Tuesday 29 December 2009

Vegetable Biryani Recipe - How to Make Vegetable Biryani


Quick and easy recipe for Authentic Indian Vegetable Biryani. Learn how to make and prepare a delicious, simple and spicy vegetable biryani dish - cook it in the Indian kitchen.

Biryani, biriani, or beriani (Arabic بریانی) recipe is a set of rice-based foods made with spices, rice (usually basmati) and meat, fish, eggs or vegetables. The name is derived from the Persian word beryā(n) (بریان) which means "fried" or "roasted".

Biryani was brought to the Indian Subcontinent by Muslim travelers and merchants.
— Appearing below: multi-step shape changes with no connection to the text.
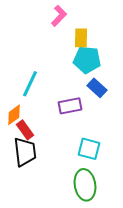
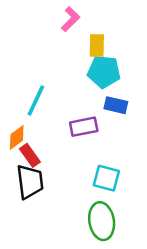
blue rectangle: (97, 88) -> (116, 105), turned -30

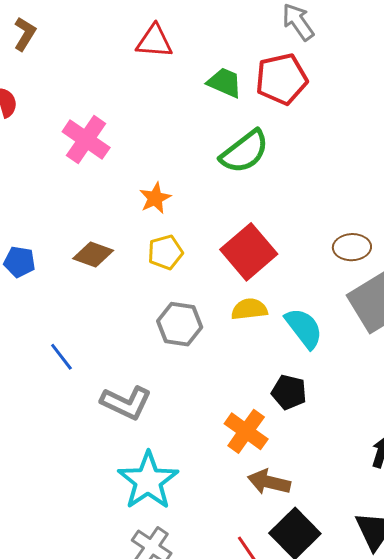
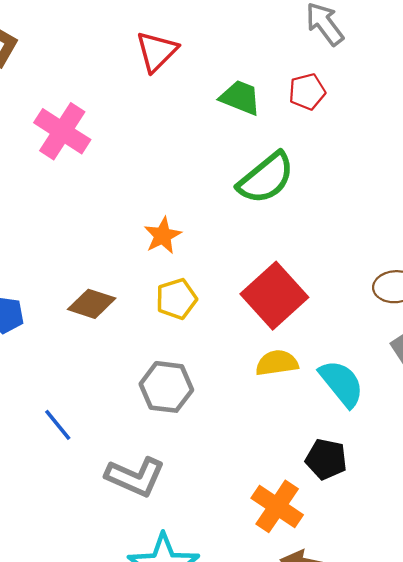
red triangle: (154, 41) -> (157, 51), turned -48
red pentagon: (281, 79) -> (307, 92), size x0.6
pink cross: (86, 140) -> (62, 131), moved
gray hexagon: (180, 324) -> (166, 387), moved

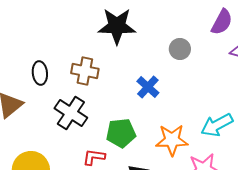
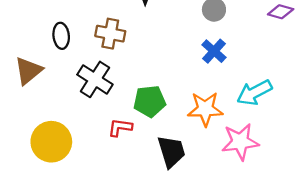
blue cross: (148, 87) -> (214, 51), moved

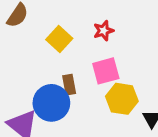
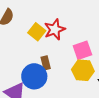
red star: (104, 31) -> (55, 29), moved, size x1.5
pink square: (106, 71) -> (82, 50), moved

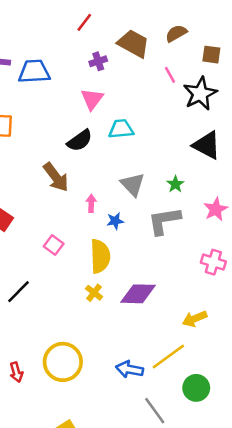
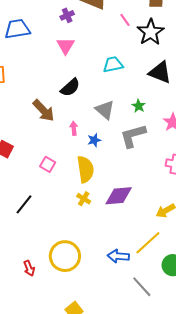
cyan trapezoid: (121, 129) -> (113, 65), moved
black semicircle: (80, 141) -> (70, 87), moved

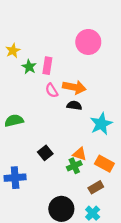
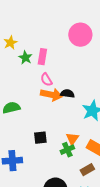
orange arrow: (74, 87) -> (51, 95), moved
black square: (45, 153) -> (40, 138), turned 32
orange triangle: (80, 154) -> (72, 139), turned 48

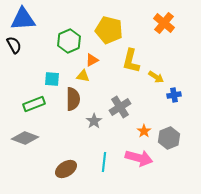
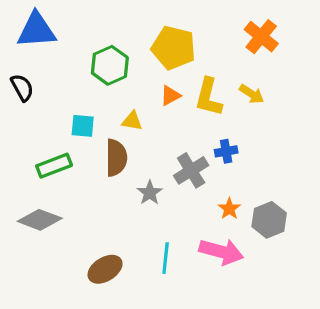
black semicircle: (14, 45) -> (22, 88), moved
orange triangle: (92, 60) -> (170, 96), moved
yellow arrow: (156, 77) -> (252, 94), moved
blue cross: (174, 95) -> (226, 151), moved

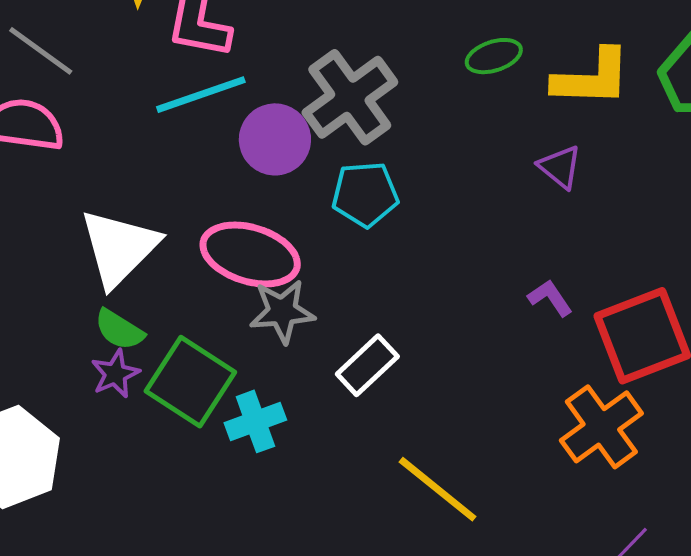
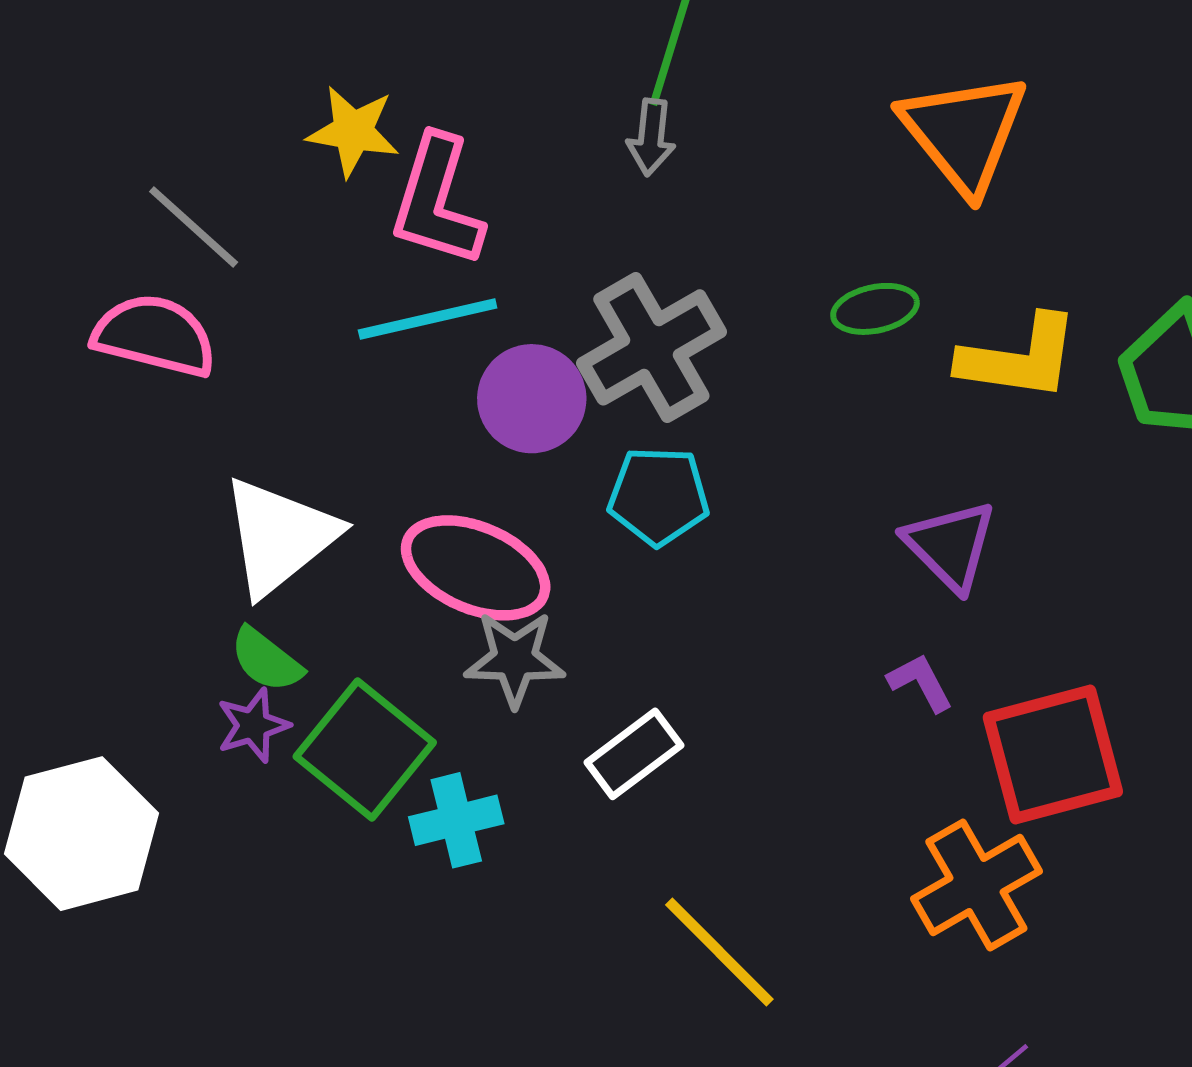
purple triangle: (560, 167) -> (950, 545), moved, size x1.4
Local variants of this dish are not only popular in South Asia but also in Arabia and within various Indian communities in Western countries.

Preparation time : 35 minutes
Cooking time : 35 minutes

Ingredients
For the rice:
2½ cups water or 625 ml
2 cubes MAGGI® Seasoning for White Rice
2 cups basmati rice or 400 g

For the vegetables:
2 tablespoons vegetable oil
1 teaspoon caraway seeds
2 medium onions or 250 g, sliced
1 tablespoon garlic, finely chopped
1 tablespoon fresh ginger, finely chopped
1 large carrot or 200 g, cut into medium cubes
½ cup frozen green peas or 80 g, thawed
1 cup frozen green beans or 160 g, thawed and cut
¾ cup water or 185 ml
1 medium green bell pepper or 150 g, cut into medium cubes
1 teaspoon chili powder
1 teaspoon ground turmeric
2 medium tomatoes or 300 g, diced
3 tablespoons fresh mint, chopped
2 tablespoons coriander leaves, chopped

Preparation
  1. In a medium saucepan, place water, MAGGI® Seasoning for White Rice cubes and rice. Stir occasionally to boil then cover and simmer over low heat for 15 minutes or until rice is almost cooked. Remove from pot and spread the cooked rice in a large platter and set aside.
  2. Meanwhile, heat the oil in another medium saucepan. Add caraway seeds and stir for seconds until caraway starts spluttering then add onion and stir until golden in color.
  3. Add garlic and ginger and stir for seconds then add carrot, green peas and green beans; stir for 3 minutes then add water. Cover and simmer until vegetables are almost cooked and water is evaporated.
  4. Add bell pepper, red chili powder, turmeric and tomato and stir occasionally for 10 minutes. Add mint and coriander and fold with the vegetable mix.
  5. Combine the cooked rice and the vegetable mix gently and place the mixture in a clean pot. Cover with aluminum foil and with a tight fitting lid and place in a very low heat for 30 minutes then serve.
Cooking tips : Sprinkle 1 tablespoon of rose water over the rice and the vegetable mix at the last cooking step.
Serving tips : Serve with low fat yogurt salad (Raita).